Cari Sesuatu ?

Google

Tuesday, April 3, 2018

Episteme selalu berbicara dihoti (mengapa) bukan hanya hoti (tentang apa)


Dalam berpikir episteme pengetahuan tidak hanya mengajarkan kita berpeikira sekedarnya, atau aladarnya.  Episteme mengajarkan kita untuk menghindari Claim of truth yang hanya sepihak tanpa membiarkan otak manusia bersetuhan langsung  luas dengan horizon tanpa batas.
     Farancis Bacon memperigatkan kita, tak boleh menjadi manusia picik hanya berada didalam gua yang sepi dan zone terseteril lingkungan, namun harus membuka diri dengan daya nalarnya. Francis mengingatkan jangan seperti “katak dalam tempurung”, hindari idola sesat yang membuat pikiran terpuruk, hanya menjadi obyek, tapi tak menjadi obyek yang sekaligus subyek. The Idols of Cave, demikian kata Bacon, sebuah idola yang membuat karya pikir manusia tergurus pada pembenaran diri dengan super ego yang amat kental. Ketika kita menuruti pikiran itu, maka kemapuan dalam memahami fakta lemah, pemahaman logika acap sesat (fallacy), lalu analisis kita tumpul, dan pada akhirnya kemampuan evaluasi menjadi runyam.
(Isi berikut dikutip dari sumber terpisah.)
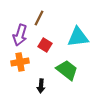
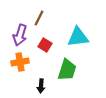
green trapezoid: rotated 70 degrees clockwise
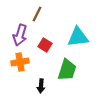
brown line: moved 2 px left, 4 px up
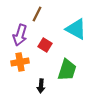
cyan triangle: moved 2 px left, 8 px up; rotated 35 degrees clockwise
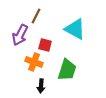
brown line: moved 1 px left, 2 px down
cyan triangle: moved 1 px left
purple arrow: rotated 10 degrees clockwise
red square: rotated 16 degrees counterclockwise
orange cross: moved 14 px right; rotated 30 degrees clockwise
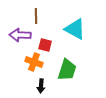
brown line: rotated 28 degrees counterclockwise
purple arrow: rotated 65 degrees clockwise
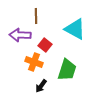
red square: rotated 24 degrees clockwise
black arrow: rotated 32 degrees clockwise
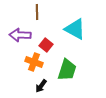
brown line: moved 1 px right, 4 px up
red square: moved 1 px right
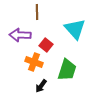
cyan triangle: rotated 20 degrees clockwise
Inilah solipsistik atau dalam frasa Jawa dikenal dengan  nggungu karepe dewe” lalu menganggap dirinya paling benar  “ nggugu benere dewe”.
Kita diharapakan untuk tidak tidah berpangku pada “tentang” yang dalam bahasa Yunani tertulis “hoti”, namun kita harus selalu menanyakan lebih dalam yakni “mengapa” atau dalam bahasa Yunani “dihoti”. Itulah harapan episteme untuk berpikir secara radikal dan holistik.     
Bepikir radikal itu sesungguhnya akan menguliti sebuah masalah sampai akar-akarnya, tidak sekedar “surface” (permukaan), gali sedalam dalamnya. Benar kita tidak hanya ‘Quod” yang dalam bahasa latin berarti hanya perkir terbatas pada “tentang” saja,  seharusnya lepas dari keterkungkungan  ke arah “propter quod” yakni pola pikir yang terus menerus mengawal menuju kedalaman. Holisitik menyeluruh yang sangat diharapkan dalam berpikir kita, tidak atomistik alia terkotak kecil.
Orang Jawa dengan pikiran sederhana sering berucap, “jembarna pikiranmu” (luaskan pikiranmu:Jawa), lalu masih diikuti sikap rendah hati (humble).
Kemudian untungnya apa dalam epistemologi menyarankan berpikir sedalam-dalamnya? Tentu mengarahkan kita tidak mudah dan sepat memvonis, dan jauh dari sifat berbicara tanpa fakta, atau menggunjing karena data yang kering. Di sinilah episte menjadi sebuah metoda pengetahun untuk meneropong segala permasalahan selalu tidak terburu-buru.